What this task involves → A single figure is required: the number of lines below that contain "Mountain".

Records for processing →
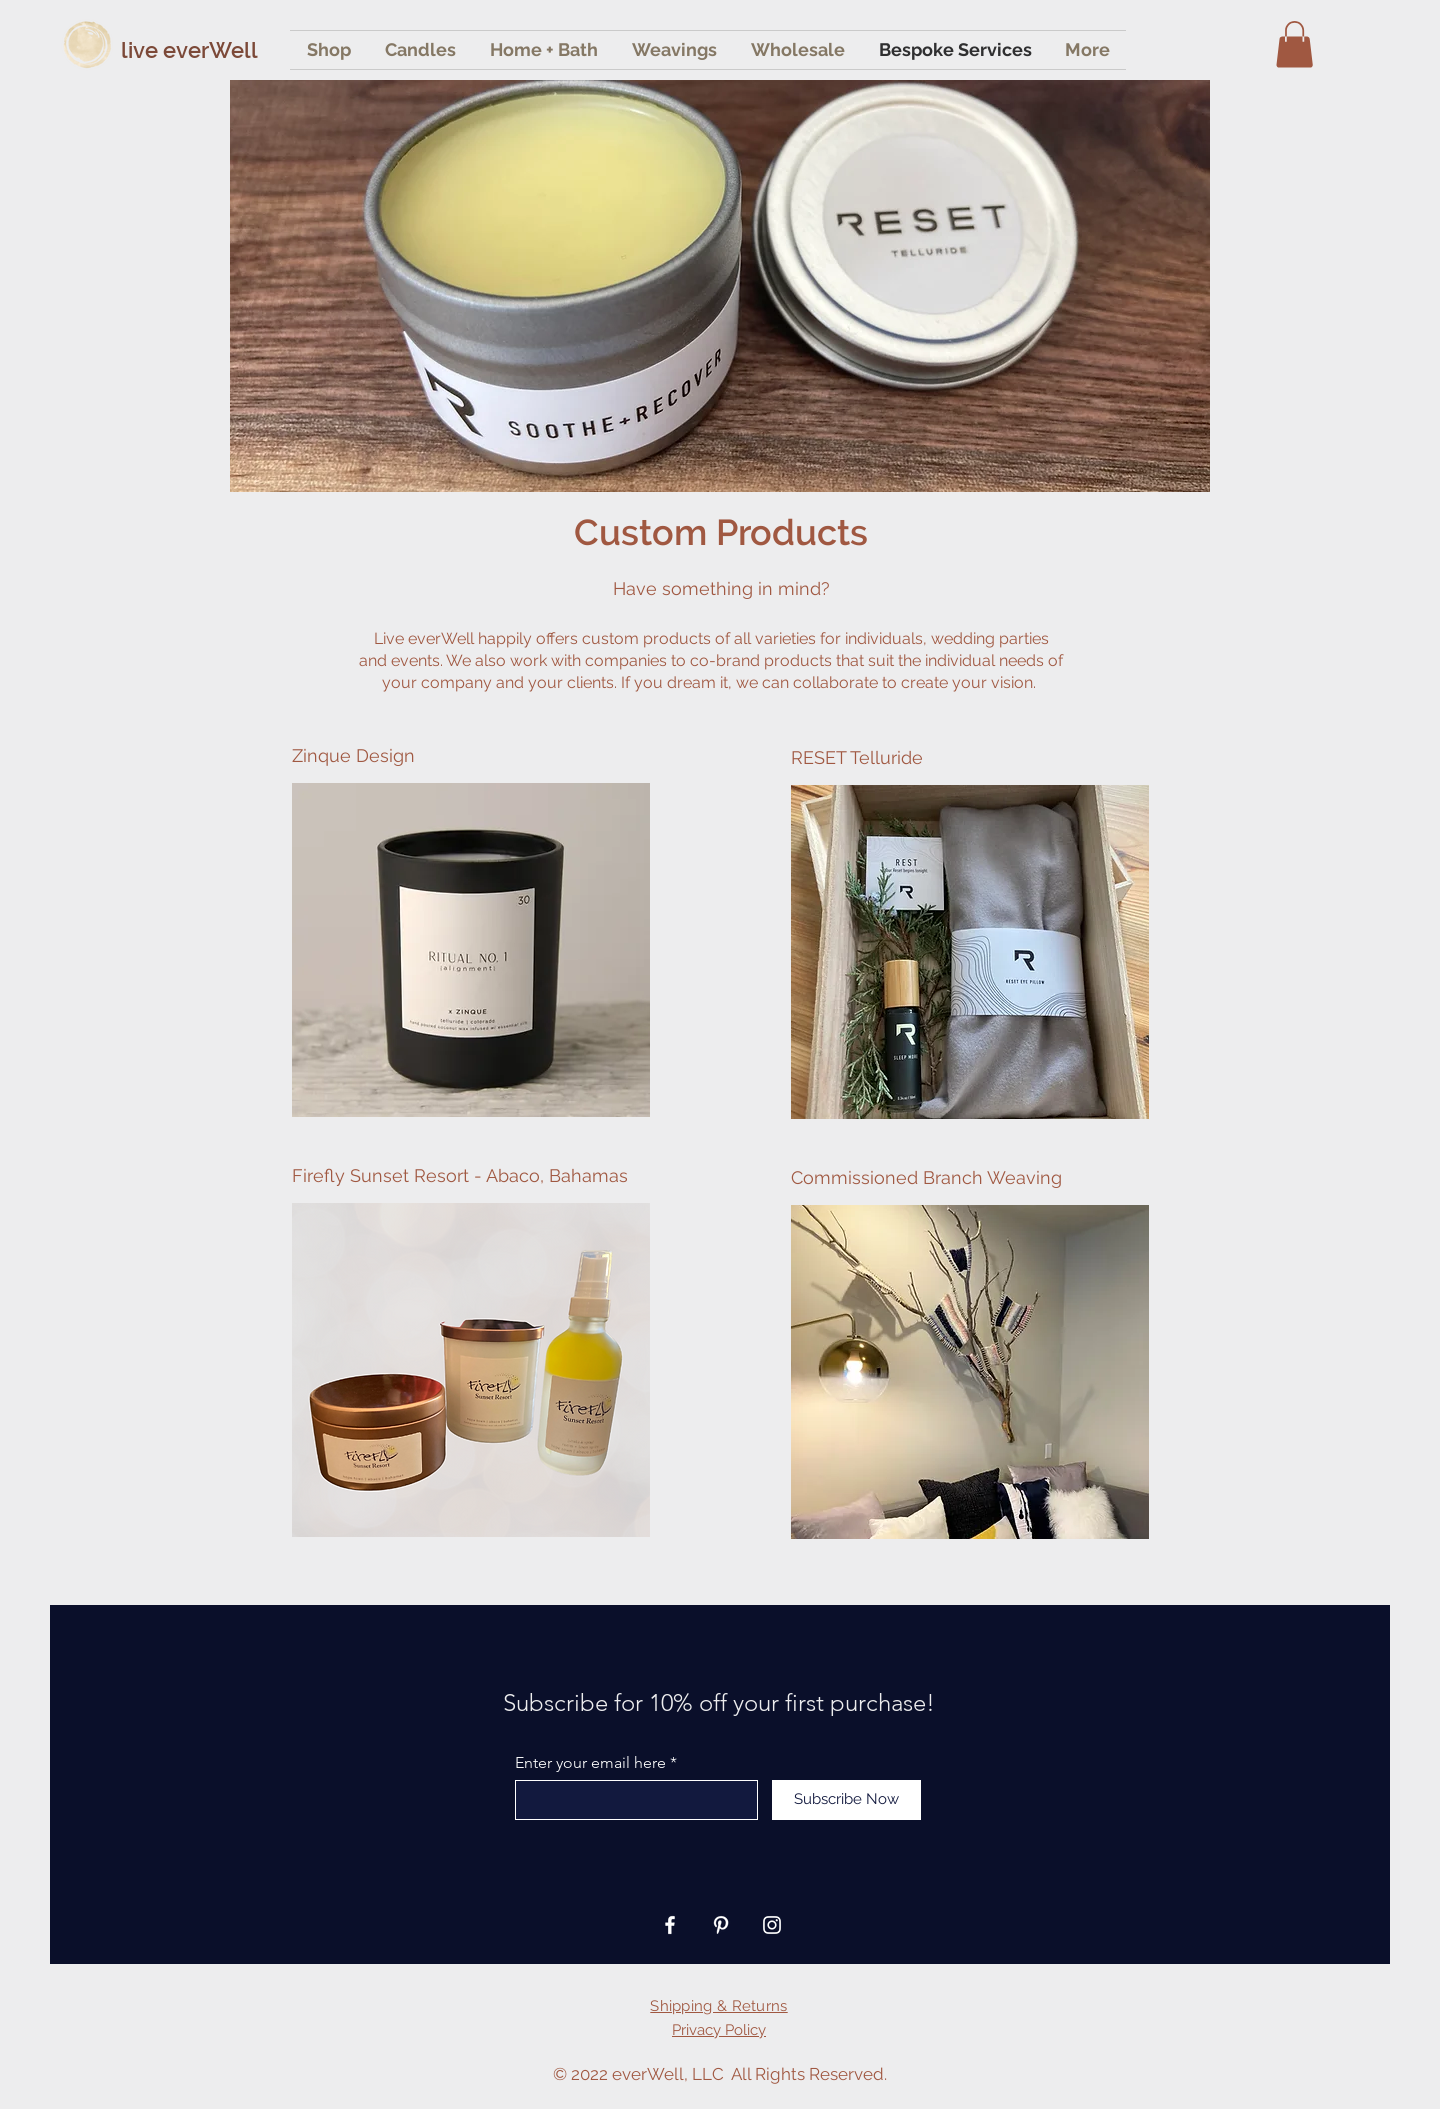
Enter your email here (590, 1763)
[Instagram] (772, 1925)
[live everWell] (225, 50)
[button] (1294, 44)
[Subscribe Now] (846, 1800)
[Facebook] (670, 1925)
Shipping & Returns (718, 2006)
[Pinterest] (721, 1925)
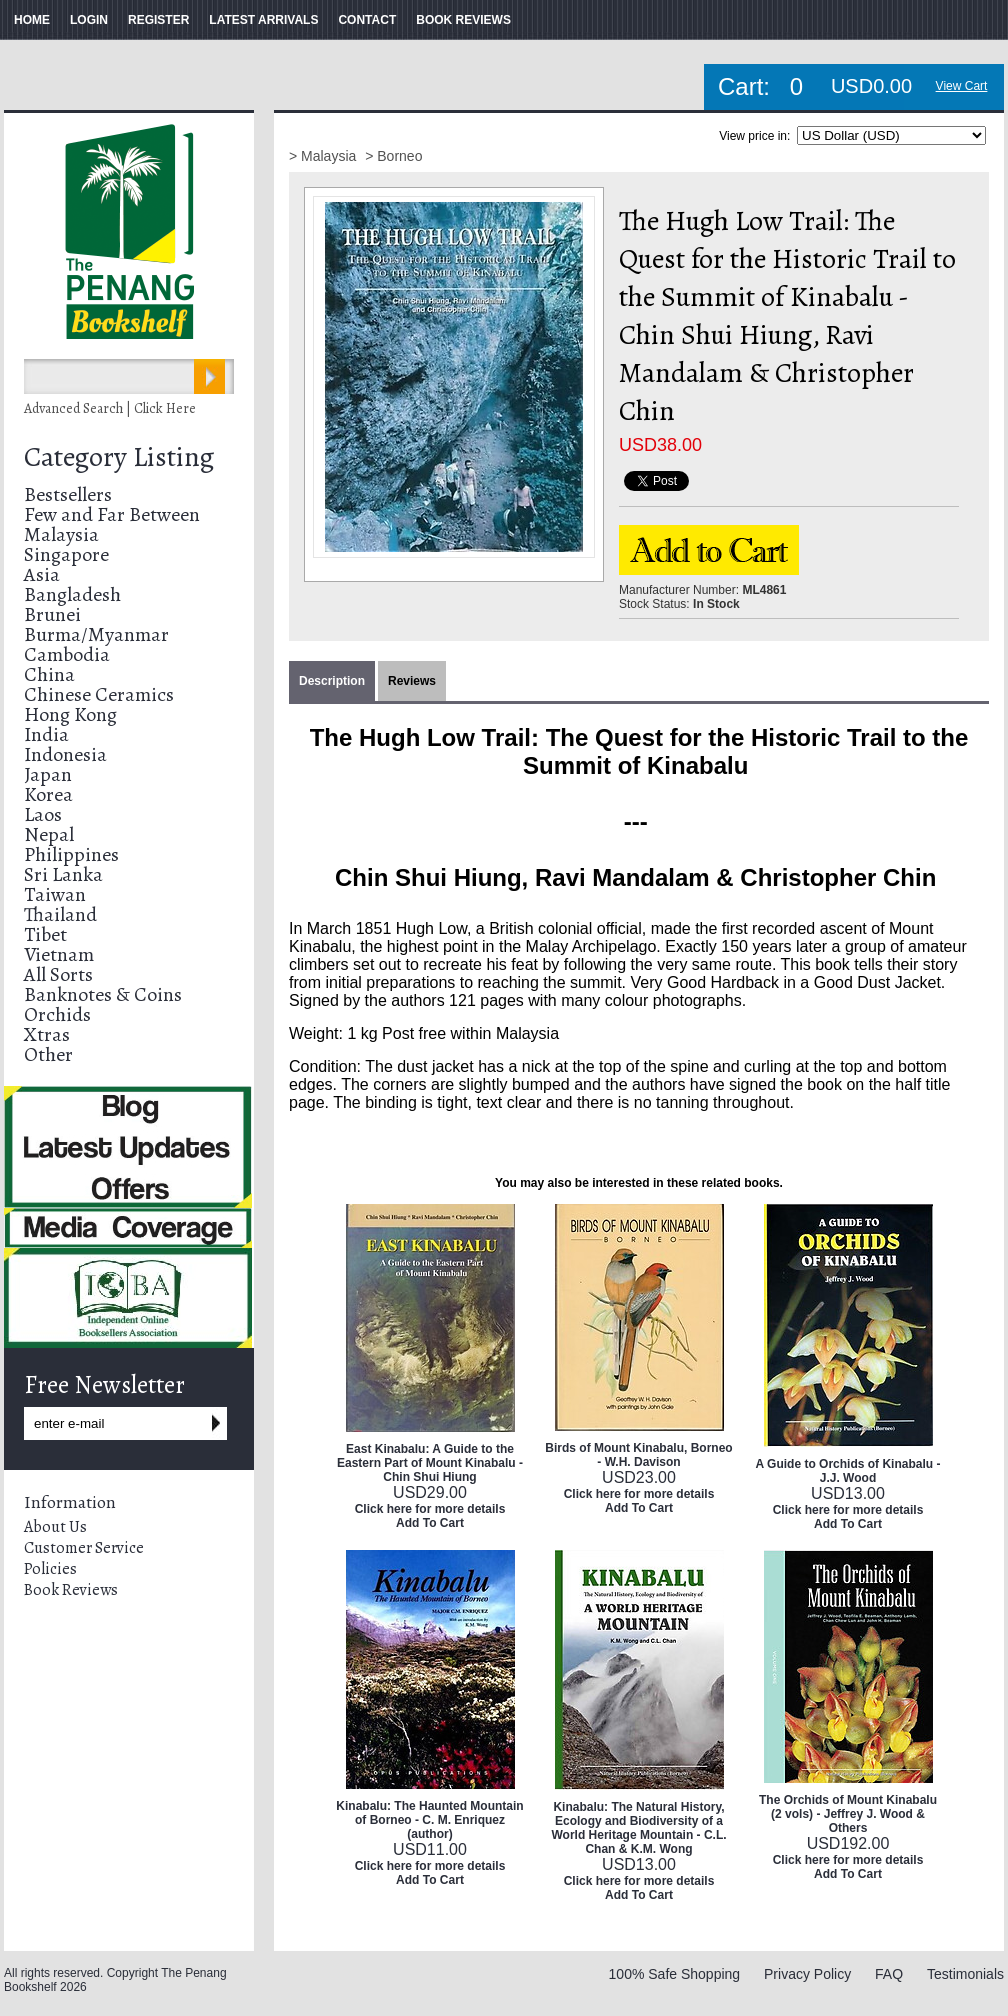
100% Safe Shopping (675, 1974)
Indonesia (65, 754)
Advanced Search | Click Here (110, 408)
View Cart (962, 86)
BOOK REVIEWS (463, 20)
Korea (48, 794)
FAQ (889, 1974)
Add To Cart (430, 1523)
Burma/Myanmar (96, 634)
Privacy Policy (807, 1974)
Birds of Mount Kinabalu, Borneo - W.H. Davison (638, 1455)
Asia (42, 574)
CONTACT (367, 20)
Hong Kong (70, 714)
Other (48, 1054)
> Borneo (393, 156)
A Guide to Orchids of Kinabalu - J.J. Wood (848, 1471)
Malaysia (61, 534)
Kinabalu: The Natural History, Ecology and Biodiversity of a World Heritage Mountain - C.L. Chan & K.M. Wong (638, 1828)
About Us (55, 1527)
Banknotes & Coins (103, 994)
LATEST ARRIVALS (263, 20)
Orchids (57, 1014)
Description (332, 681)
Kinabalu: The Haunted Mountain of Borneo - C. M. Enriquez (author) (429, 1820)
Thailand (60, 914)
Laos (43, 814)
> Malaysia (324, 156)
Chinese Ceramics (99, 694)
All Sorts (58, 974)
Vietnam (59, 954)
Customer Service (84, 1548)
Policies (50, 1569)
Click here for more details (430, 1509)
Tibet (45, 934)
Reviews (412, 681)
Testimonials (965, 1974)
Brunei (52, 614)
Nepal (49, 834)
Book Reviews (71, 1590)
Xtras (47, 1034)
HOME (32, 20)
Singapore (66, 554)
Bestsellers (68, 494)
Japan (48, 774)
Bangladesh (72, 594)
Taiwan (55, 894)
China (49, 674)
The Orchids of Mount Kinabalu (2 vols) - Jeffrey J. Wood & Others (848, 1814)
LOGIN (89, 20)
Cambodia (67, 654)
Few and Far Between (112, 514)
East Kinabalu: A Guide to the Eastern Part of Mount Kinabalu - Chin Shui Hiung (430, 1463)
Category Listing (119, 457)
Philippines (71, 854)
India (46, 734)
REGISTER (158, 20)
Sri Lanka (63, 874)
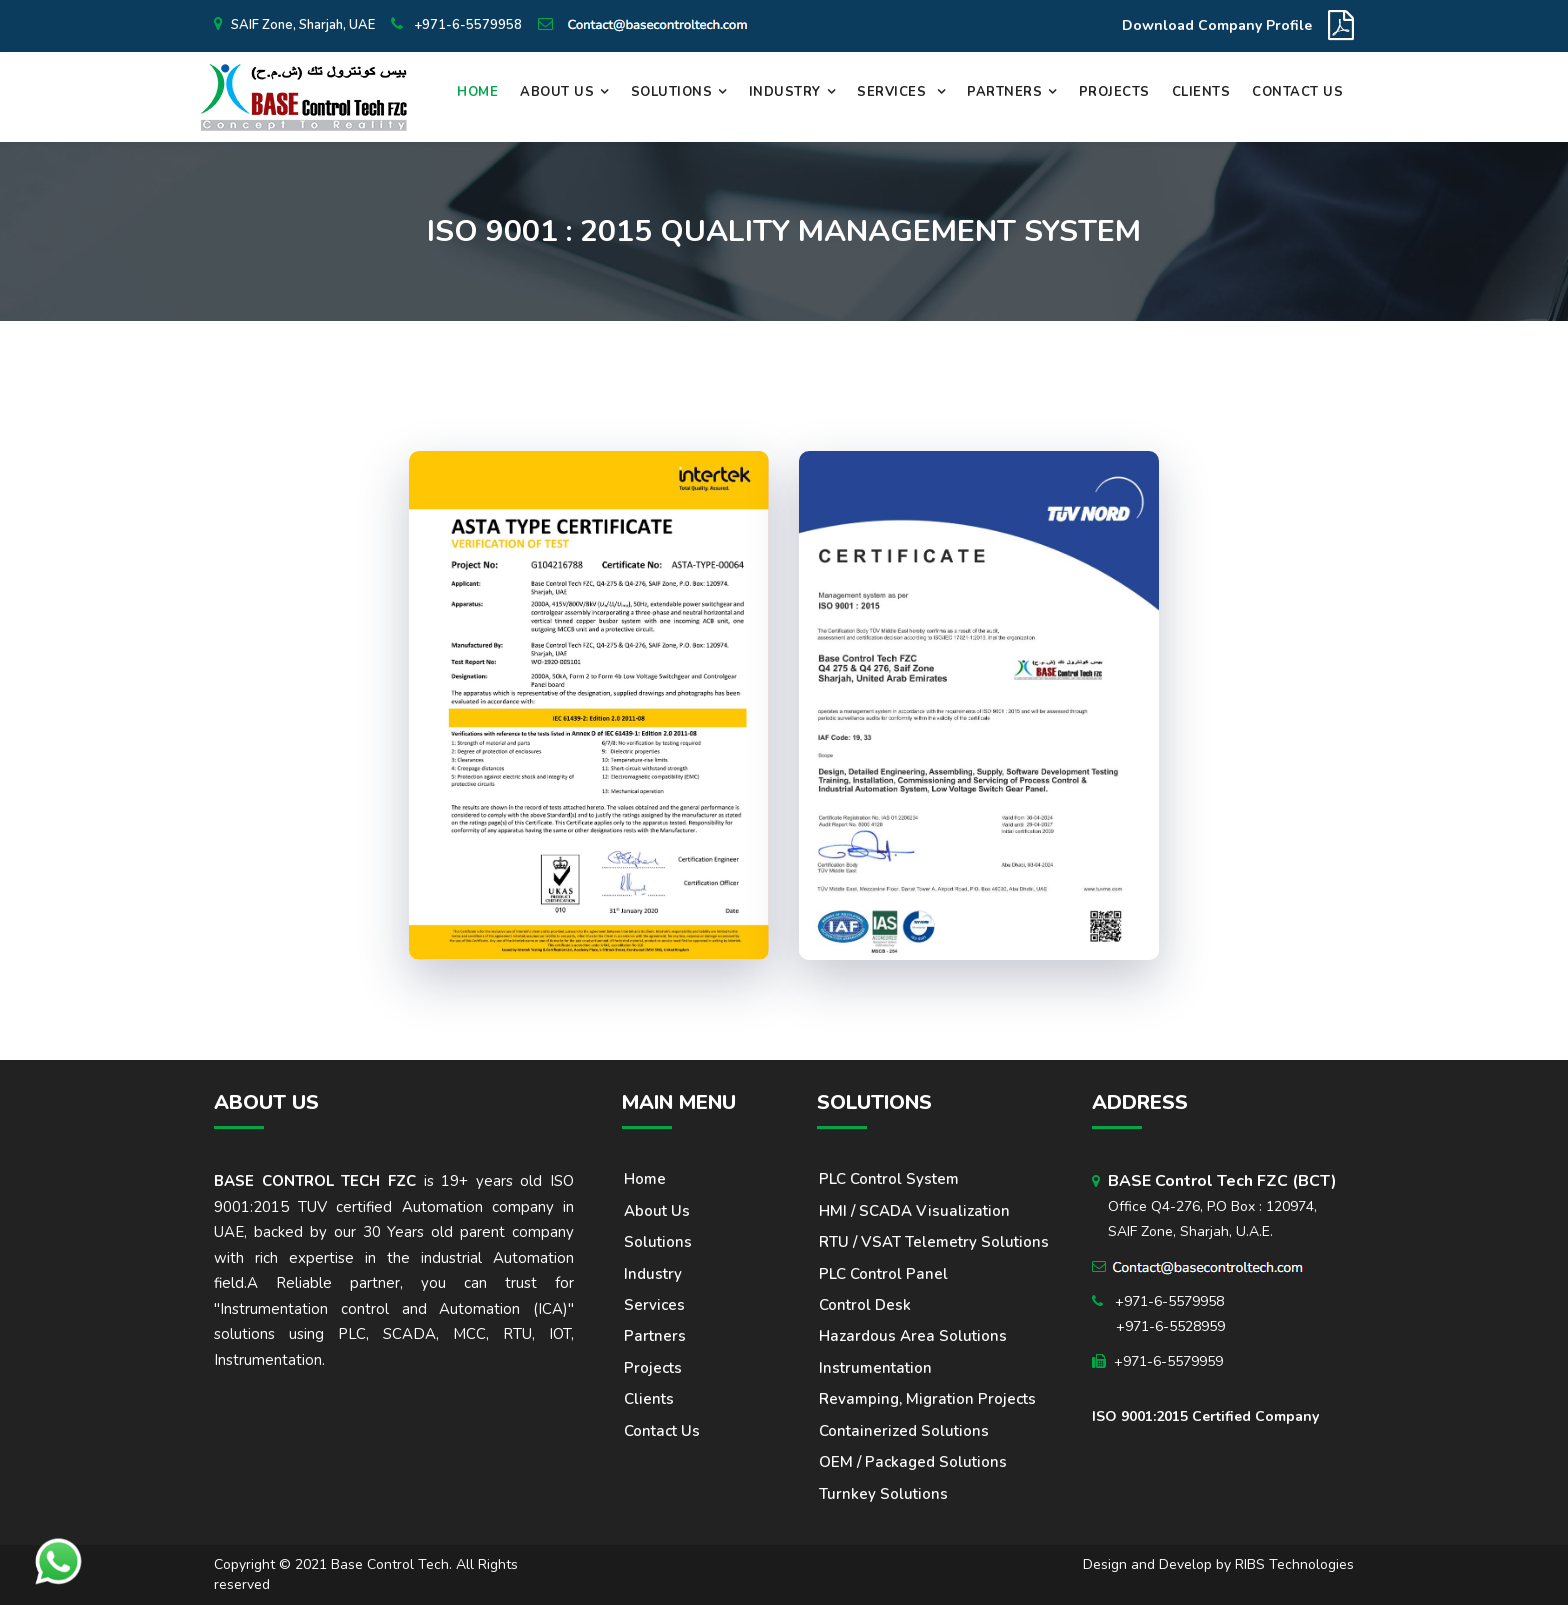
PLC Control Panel (883, 1274)
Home (477, 92)
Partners (1004, 92)
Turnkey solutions (883, 1494)
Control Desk (865, 1305)
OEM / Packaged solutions (913, 1462)
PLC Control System (889, 1179)
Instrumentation (875, 1368)
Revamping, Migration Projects (927, 1399)
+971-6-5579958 (466, 25)
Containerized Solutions (904, 1431)
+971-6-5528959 (1170, 1326)
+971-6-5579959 (1168, 1361)
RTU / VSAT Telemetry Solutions (934, 1242)
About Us (557, 92)
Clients (1201, 92)
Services (894, 92)
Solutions (672, 92)
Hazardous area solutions (913, 1336)
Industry (785, 92)
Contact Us (1297, 92)
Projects (1114, 92)
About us (657, 1211)
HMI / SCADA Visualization (914, 1211)
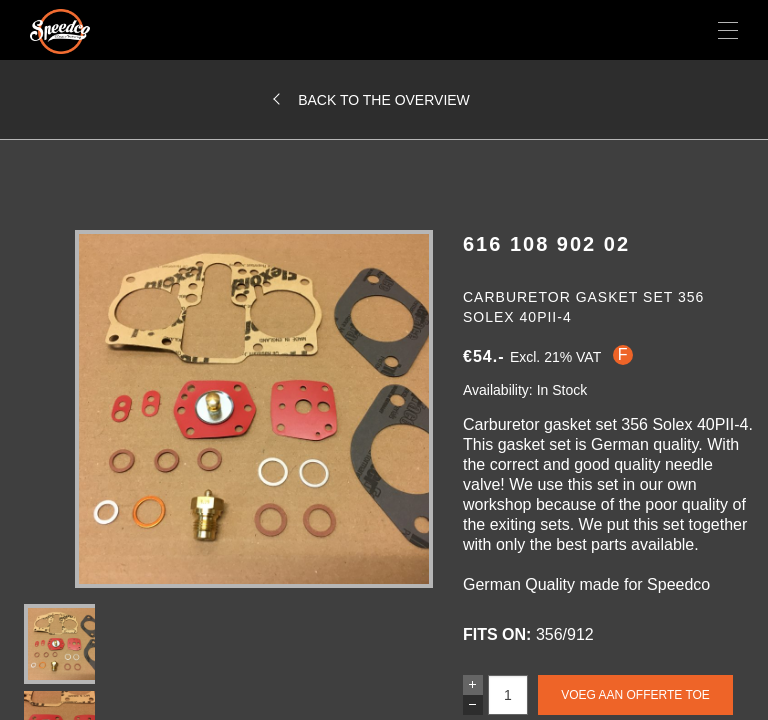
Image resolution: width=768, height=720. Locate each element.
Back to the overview (384, 100)
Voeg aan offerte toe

Result for this task → 2